--- START ---

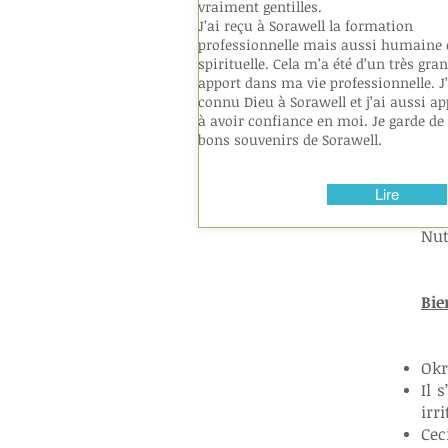
vraiment gentilles.
J’ai reçu à Sorawell la formation
Ain
professionnelle mais aussi humaine 
com
spirituelle. Cela m’a été d’un très gra
et 
apport dans ma vie professionnelle. J’
connu Dieu à Sorawell et j’ai aussi ap
com
à avoir confiance en moi. Je garde de 
fièv
bons souvenirs de Sorawell.
En 
boi
Lire
sub
Nut
Bie
Okr
Il 
irr
Cec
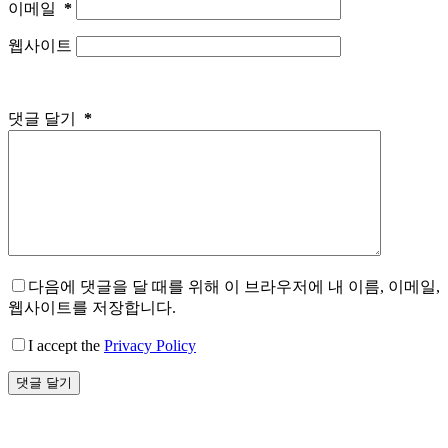
이메일
*
웹사이트
댓글 달기
*
다음에 댓글을 달 때를 위해 이 브라우저에 내 이름, 이메일,
웹사이트를 저장합니다.
I accept the
Privacy Policy
댓글 달기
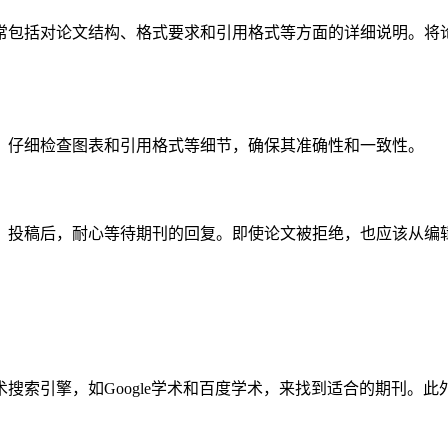
常包括对论文结构、格式要求和引用格式等方面的详细说明。将
。仔细检查图表和引用格式等细节，确保其准确性和一致性。
。投稿后，耐心等待期刊的回复。即使论文被拒绝，也应该从编
搜索引擎，如Google学术和百度学术，来找到适合的期刊。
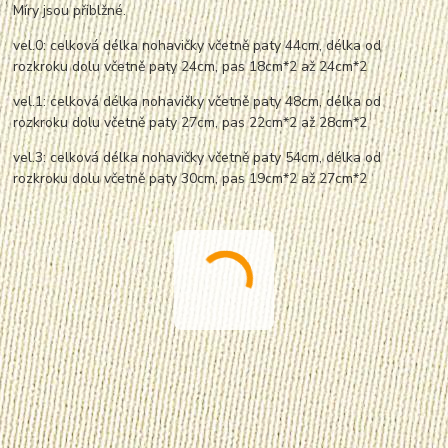
Míry jsou přiblžné.
vel.0: celková délka nohavičky včetně paty 44cm, délka od
rozkroku dolu včetně paty 24cm, pas 18cm*2 až 24cm*2
vel.1: celková délka nohavičky včetně paty 48cm, délka od
rozkroku dolu včetně paty 27cm, pas 22cm*2 až 28cm*2
vel.3: celková délka nohavičky včetně paty 54cm, délka od
rozkroku dolu včetně paty 30cm, pas 19cm*2 až 27cm*2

--- END ---

• Your assignment
Output the lines above in full and exactly as given, omitting any pictures.

• Solution to this task
vraiment gentilles.
J’ai reçu à Sorawell la formation
Ain
professionnelle mais aussi humaine 
com
spirituelle. Cela m’a été d’un très gra
et 
apport dans ma vie professionnelle. J’
connu Dieu à Sorawell et j’ai aussi ap
com
à avoir confiance en moi. Je garde de 
fièv
bons souvenirs de Sorawell.
En 
boi
Lire
sub
Nut
Bie
Okr
Il 
irr
Cec
이메일
*
웹사이트
댓글 달기
*
다음에 댓글을 달 때를 위해 이 브라우저에 내 이름, 이메일,
웹사이트를 저장합니다.
I accept the
Privacy Policy
댓글 달기
常包括对论文结构、格式要求和引用格式等方面的详细说明。将
。仔细检查图表和引用格式等细节，确保其准确性和一致性。
。投稿后，耐心等待期刊的回复。即使论文被拒绝，也应该从编
搜索引擎，如Google学术和百度学术，来找到适合的期刊。
Míry jsou přiblžné.
vel.0: celková délka nohavičky včetně paty 44cm, délka od
rozkroku dolu včetně paty 24cm, pas 18cm*2 až 24cm*2
vel.1: celková délka nohavičky včetně paty 48cm, délka od
rozkroku dolu včetně paty 27cm, pas 22cm*2 až 28cm*2
vel.3: celková délka nohavičky včetně paty 54cm, délka od
rozkroku dolu včetně paty 30cm, pas 19cm*2 až 27cm*2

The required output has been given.